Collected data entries

↓

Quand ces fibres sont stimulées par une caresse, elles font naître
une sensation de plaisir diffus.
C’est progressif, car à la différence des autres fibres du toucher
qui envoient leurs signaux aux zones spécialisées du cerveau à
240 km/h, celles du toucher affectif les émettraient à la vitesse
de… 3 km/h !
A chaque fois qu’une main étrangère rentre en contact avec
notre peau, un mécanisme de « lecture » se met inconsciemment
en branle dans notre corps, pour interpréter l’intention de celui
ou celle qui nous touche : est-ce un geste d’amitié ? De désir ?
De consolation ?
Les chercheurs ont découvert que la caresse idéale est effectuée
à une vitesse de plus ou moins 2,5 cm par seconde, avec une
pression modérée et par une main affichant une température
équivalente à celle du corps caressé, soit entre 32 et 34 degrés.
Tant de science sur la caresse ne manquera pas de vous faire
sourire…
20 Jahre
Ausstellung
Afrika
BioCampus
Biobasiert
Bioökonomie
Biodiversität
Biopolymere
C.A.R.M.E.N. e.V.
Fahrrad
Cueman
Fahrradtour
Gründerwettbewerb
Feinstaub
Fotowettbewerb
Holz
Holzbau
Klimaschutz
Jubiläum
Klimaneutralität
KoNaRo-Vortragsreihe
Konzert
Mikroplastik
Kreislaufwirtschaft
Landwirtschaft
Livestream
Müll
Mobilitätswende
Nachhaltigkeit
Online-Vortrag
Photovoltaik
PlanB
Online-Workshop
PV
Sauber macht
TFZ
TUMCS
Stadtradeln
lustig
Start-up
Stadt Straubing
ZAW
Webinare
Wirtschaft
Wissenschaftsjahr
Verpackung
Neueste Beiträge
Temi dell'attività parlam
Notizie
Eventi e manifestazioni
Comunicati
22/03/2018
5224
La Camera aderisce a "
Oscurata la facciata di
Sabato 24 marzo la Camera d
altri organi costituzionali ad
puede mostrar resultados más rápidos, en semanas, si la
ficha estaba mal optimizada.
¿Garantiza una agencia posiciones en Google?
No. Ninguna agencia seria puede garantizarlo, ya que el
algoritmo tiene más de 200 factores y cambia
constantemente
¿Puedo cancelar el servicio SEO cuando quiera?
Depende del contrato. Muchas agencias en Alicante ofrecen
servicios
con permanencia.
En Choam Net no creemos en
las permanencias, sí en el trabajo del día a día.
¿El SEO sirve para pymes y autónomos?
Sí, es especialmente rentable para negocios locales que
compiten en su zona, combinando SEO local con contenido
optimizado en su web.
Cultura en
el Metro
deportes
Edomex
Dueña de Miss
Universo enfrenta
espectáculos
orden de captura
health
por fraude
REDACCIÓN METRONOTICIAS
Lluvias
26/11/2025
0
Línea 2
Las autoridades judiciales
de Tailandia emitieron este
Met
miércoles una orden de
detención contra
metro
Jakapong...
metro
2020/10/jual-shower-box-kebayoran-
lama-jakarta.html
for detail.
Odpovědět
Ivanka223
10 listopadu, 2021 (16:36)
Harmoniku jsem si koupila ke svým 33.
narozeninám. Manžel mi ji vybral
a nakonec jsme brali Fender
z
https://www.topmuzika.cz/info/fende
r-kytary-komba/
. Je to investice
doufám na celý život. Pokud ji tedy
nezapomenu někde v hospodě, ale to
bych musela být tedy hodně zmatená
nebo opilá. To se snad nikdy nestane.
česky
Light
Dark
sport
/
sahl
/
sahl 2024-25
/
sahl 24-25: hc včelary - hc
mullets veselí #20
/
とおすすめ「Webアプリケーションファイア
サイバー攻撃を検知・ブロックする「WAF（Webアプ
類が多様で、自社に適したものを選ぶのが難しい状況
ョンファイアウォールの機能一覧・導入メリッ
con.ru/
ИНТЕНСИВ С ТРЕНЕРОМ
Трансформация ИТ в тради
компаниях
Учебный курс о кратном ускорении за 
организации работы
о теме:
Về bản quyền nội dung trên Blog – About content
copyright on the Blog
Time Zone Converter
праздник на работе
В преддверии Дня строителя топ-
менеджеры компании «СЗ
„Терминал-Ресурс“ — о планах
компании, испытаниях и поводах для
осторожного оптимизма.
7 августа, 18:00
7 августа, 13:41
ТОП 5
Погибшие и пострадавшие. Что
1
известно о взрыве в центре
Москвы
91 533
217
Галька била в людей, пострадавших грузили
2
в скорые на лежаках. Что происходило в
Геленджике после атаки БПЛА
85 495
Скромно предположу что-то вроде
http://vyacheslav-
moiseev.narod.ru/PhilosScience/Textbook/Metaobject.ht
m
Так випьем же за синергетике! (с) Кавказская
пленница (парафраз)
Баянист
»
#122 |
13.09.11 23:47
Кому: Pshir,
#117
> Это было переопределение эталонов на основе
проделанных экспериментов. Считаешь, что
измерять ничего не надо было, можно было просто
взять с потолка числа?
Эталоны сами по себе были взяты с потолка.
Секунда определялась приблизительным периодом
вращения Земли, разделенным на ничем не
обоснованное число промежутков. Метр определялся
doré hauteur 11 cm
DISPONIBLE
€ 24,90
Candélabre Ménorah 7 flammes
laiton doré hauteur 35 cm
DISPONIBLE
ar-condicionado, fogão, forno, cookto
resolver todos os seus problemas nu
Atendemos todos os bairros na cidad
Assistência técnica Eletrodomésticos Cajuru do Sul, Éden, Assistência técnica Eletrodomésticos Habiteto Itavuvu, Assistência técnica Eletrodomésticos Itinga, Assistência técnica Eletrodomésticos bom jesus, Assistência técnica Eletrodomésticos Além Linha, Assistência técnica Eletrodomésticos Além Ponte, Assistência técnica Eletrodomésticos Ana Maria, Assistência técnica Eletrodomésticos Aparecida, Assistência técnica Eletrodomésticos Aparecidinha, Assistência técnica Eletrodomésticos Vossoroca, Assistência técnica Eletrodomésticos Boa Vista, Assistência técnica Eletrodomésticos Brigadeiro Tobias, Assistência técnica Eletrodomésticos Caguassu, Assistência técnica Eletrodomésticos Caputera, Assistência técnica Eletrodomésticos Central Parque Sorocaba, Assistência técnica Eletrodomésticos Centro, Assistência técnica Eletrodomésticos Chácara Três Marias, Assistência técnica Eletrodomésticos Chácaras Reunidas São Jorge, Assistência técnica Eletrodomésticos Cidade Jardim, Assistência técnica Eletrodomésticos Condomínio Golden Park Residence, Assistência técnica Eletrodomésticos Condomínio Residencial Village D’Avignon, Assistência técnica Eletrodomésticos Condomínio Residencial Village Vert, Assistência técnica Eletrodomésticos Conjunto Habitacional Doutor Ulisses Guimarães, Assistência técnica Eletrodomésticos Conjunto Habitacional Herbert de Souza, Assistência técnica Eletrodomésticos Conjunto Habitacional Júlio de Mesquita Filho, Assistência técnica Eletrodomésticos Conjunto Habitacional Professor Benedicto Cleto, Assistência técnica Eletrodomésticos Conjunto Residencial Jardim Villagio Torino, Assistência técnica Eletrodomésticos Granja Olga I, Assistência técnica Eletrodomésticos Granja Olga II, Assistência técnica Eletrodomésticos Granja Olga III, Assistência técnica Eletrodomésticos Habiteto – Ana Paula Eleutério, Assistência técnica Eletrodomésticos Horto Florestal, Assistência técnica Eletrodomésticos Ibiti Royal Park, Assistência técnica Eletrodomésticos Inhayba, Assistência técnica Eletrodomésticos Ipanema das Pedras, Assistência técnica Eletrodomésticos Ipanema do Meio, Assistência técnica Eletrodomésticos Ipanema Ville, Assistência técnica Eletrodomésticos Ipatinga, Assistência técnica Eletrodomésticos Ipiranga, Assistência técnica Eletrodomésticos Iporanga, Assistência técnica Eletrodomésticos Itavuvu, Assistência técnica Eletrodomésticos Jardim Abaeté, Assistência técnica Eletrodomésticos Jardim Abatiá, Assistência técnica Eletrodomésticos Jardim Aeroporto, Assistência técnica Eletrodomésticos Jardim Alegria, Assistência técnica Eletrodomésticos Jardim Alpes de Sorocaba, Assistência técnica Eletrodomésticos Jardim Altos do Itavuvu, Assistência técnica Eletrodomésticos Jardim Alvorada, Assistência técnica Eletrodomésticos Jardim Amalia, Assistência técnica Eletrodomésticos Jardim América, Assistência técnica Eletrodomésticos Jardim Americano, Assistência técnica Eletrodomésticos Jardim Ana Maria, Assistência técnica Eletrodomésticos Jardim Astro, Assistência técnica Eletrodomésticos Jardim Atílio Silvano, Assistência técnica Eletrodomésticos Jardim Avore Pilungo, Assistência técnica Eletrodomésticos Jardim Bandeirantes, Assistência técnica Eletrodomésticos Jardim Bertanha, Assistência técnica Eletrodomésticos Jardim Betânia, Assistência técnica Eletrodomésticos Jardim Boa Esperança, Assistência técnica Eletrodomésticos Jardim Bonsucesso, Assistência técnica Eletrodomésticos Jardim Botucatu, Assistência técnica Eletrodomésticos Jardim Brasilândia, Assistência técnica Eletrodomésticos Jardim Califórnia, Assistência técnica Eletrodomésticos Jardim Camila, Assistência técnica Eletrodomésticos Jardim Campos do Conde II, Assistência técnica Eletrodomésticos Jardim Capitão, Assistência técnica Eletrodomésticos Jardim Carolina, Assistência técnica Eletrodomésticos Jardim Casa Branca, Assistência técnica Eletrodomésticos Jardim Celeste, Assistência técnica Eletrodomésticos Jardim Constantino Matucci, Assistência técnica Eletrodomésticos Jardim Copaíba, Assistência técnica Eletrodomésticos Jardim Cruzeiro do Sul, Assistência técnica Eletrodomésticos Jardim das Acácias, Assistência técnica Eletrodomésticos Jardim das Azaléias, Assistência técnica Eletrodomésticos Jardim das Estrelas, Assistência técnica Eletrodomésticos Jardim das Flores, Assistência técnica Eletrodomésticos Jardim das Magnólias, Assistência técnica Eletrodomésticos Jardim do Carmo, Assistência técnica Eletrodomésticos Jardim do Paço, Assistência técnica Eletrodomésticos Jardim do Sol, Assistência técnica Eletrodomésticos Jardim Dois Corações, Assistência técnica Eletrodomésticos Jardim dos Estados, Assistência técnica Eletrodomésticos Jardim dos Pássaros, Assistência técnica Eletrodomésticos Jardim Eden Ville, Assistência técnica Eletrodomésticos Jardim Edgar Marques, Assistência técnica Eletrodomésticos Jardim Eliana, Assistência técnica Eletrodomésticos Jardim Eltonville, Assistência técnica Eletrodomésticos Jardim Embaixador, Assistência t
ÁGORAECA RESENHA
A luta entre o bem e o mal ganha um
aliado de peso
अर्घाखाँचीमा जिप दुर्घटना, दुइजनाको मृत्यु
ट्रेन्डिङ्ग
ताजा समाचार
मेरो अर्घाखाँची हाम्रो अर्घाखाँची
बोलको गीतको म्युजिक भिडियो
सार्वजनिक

↑

[WHAT TO WORK ON]: Copy the records above exactly, from the first line through the line containing "altri organi costituzionali ad", and include nothing else.

[OUTPUT OF THE TASK]:
Quand ces fibres sont stimulées par une caresse, elles font naître
une sensation de plaisir diffus.
C’est progressif, car à la différence des autres fibres du toucher
qui envoient leurs signaux aux zones spécialisées du cerveau à
240 km/h, celles du toucher affectif les émettraient à la vitesse
de… 3 km/h !
A chaque fois qu’une main étrangère rentre en contact avec
notre peau, un mécanisme de « lecture » se met inconsciemment
en branle dans notre corps, pour interpréter l’intention de celui
ou celle qui nous touche : est-ce un geste d’amitié ? De désir ?
De consolation ?
Les chercheurs ont découvert que la caresse idéale est effectuée
à une vitesse de plus ou moins 2,5 cm par seconde, avec une
pression modérée et par une main affichant une température
équivalente à celle du corps caressé, soit entre 32 et 34 degrés.
Tant de science sur la caresse ne manquera pas de vous faire
sourire…
20 Jahre
Ausstellung
Afrika
BioCampus
Biobasiert
Bioökonomie
Biodiversität
Biopolymere
C.A.R.M.E.N. e.V.
Fahrrad
Cueman
Fahrradtour
Gründerwettbewerb
Feinstaub
Fotowettbewerb
Holz
Holzbau
Klimaschutz
Jubiläum
Klimaneutralität
KoNaRo-Vortragsreihe
Konzert
Mikroplastik
Kreislaufwirtschaft
Landwirtschaft
Livestream
Müll
Mobilitätswende
Nachhaltigkeit
Online-Vortrag
Photovoltaik
PlanB
Online-Workshop
PV
Sauber macht
TFZ
TUMCS
Stadtradeln
lustig
Start-up
Stadt Straubing
ZAW
Webinare
Wirtschaft
Wissenschaftsjahr
Verpackung
Neueste Beiträge
Temi dell'attività parlam
Notizie
Eventi e manifestazioni
Comunicati
22/03/2018
5224
La Camera aderisce a "
Oscurata la facciata di
Sabato 24 marzo la Camera d
altri organi costituzionali ad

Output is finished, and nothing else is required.